Children should be cautioned to only communicate online with people they know by sight and who have been approved by the parent. 7. Establish online rules and an agreement with the child about Internet use at home and outside of the home (i. e. , at a friend’s house, at school, at the library, etc. ). 8. Think like the child by searching the blog sites children visit to see what information they are posting. To ensure that children are not engaging in risky online behavior, it is recommend that parents and guardians do a simple online search.

Parents and guardians can type in their child’s name, nickname, school, hobbies, grade, or residence to determine information availability. Supervise blogs and be aware of not only what the child is posting, but what other kids are posting about the child. 9. Use tools and software that are available for monitoring of the internet such as internet filters to prevent accidental access, a Parent’s Pledge and a white list for pre-approved, child-friendly sites.

Ketchum Global Research Network conducted a Parents’ Internet Monitoring Study for the National Center for Missing & Exploited Children and Cox Communications and in the study there were findings that over half (51%) of parents either do not have or do not know if they have software on their computer(s) that monitors where their teenager(s) go online and with whom they interact (Ketchum Global Research Network. Parents’ Internet Monitoring Study. , 2005). Remember that no filter is a substitute for the best tip listed; parental supervision.

Because the Internet plays a big part in the lives of today’s kids, it also has to be part of the lives of every parent, guardian, and educators and among adults who care about children by empowering them to help their children be safer online we can ensure that kids hear a consistent message of internet safety. The spiritual dynamics that stem from adverse online exposure are quite troubling but can be restored through God’s pure and devoted love toward His son’s and daughter’s. Helping children who have been sexually broken by this exposure can be through healing, deliverance and restoration.

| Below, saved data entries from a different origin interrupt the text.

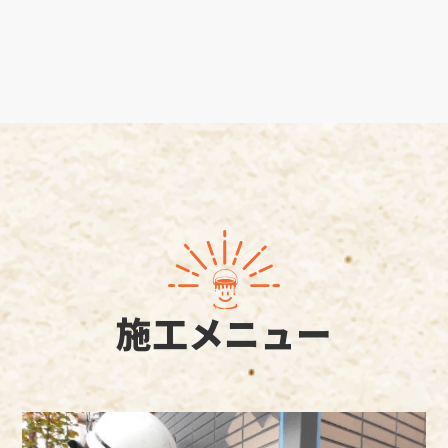
施工メニュー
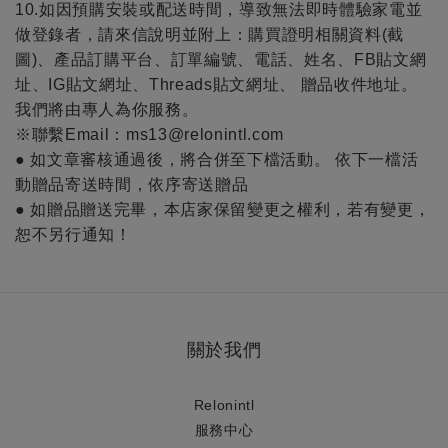
10.如因預購安裝或配送時間，導致無法即時體驗家電並
做登錄者，請來信說明並附上：購買證明相關資料(截
圖)、產品訂購平台、訂單編號、電話、姓名、FB貼文網
址、IG貼文網址、Threads貼文網址、 贈品收件地址。
我們將由專人為你服務。
※聯繫Email：ms13@relonintl.com
● 如文章審核通過後，將合併至下檔活動。 依下一檔活
動贈品寄送時間，依序寄送贈品
● 如贈品贈送完畢，本店家保留變更之權利，若有變更，
恕不另行通知！
關於我們
Relonintl
服務中心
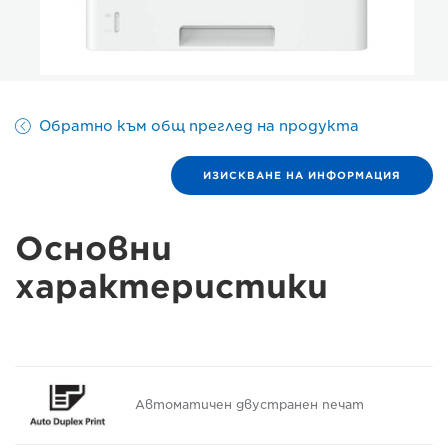
Обратно към общ преглед на продукта
ИЗИСКВАНЕ НА ИНФОРМАЦИЯ
Основни
характеристики
Автоматичен двустранен печат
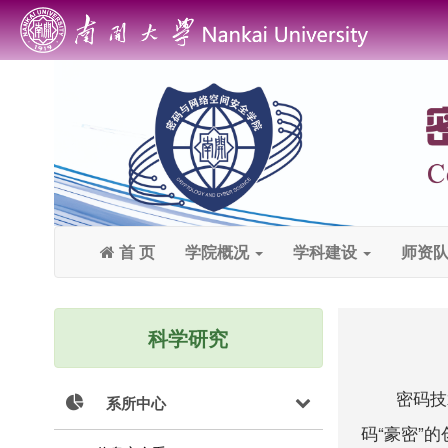
首 页
学院概况
学科建设
师资
科学研究
密码技
系所中心
码“豪密”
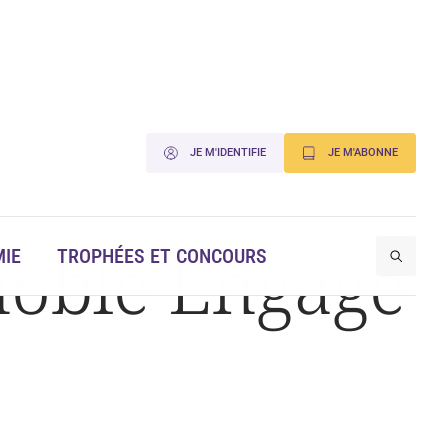
JE M'IDENTIFIE
JE M'ABONNE
oble Engagé
IE
TROPHÉES ET CONCOURS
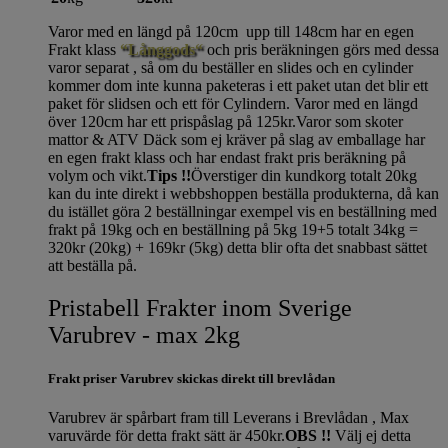
Varor med en längd på 120cm upp till 148cm har en egen
Frakt klass
“Långgods“
och pris beräkningen görs med dessa
varor separat , så om du beställer en slides och en cylinder
kommer dom inte kunna paketeras i ett paket utan det blir ett
paket för slidsen och ett för Cylindern. Varor med en längd
över 120cm har ett prispåslag på 125kr.Varor som skoter
mattor & ATV Däck som ej kräver på slag av emballage har
en egen frakt klass och har endast frakt pris beräkning på
volym och vikt.
Tips !!
Överstiger din kundkorg totalt 20kg
kan du inte direkt i webbshoppen beställa produkterna, då kan
du istället göra 2 beställningar exempel vis en beställning med
frakt på 19kg och en beställning på 5kg 19+5 totalt 34kg =
320kr (20kg) + 169kr (5kg) detta blir ofta det snabbast sättet
att beställa på.
Pristabell Frakter inom Sverige
Varubrev - max 2kg
Frakt priser Varubrev skickas direkt till brevlådan
Varubrev är spårbart fram till Leverans i Brevlådan , Max
varuvärde för detta frakt sätt är 450kr.
OBS !!
Välj ej detta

Church members can equip to make the church a loving and place of a safe haven for a child. People must remember that unconditional love is what God is after and children also need that unity of compassion without fear of judgment or public disgrace. The responsibility for prevention and healing is in the homes and in the communities. By being good parents from setting boundaries and being good examples in our homes and community, we will be what God wants us to be to our children; good servants.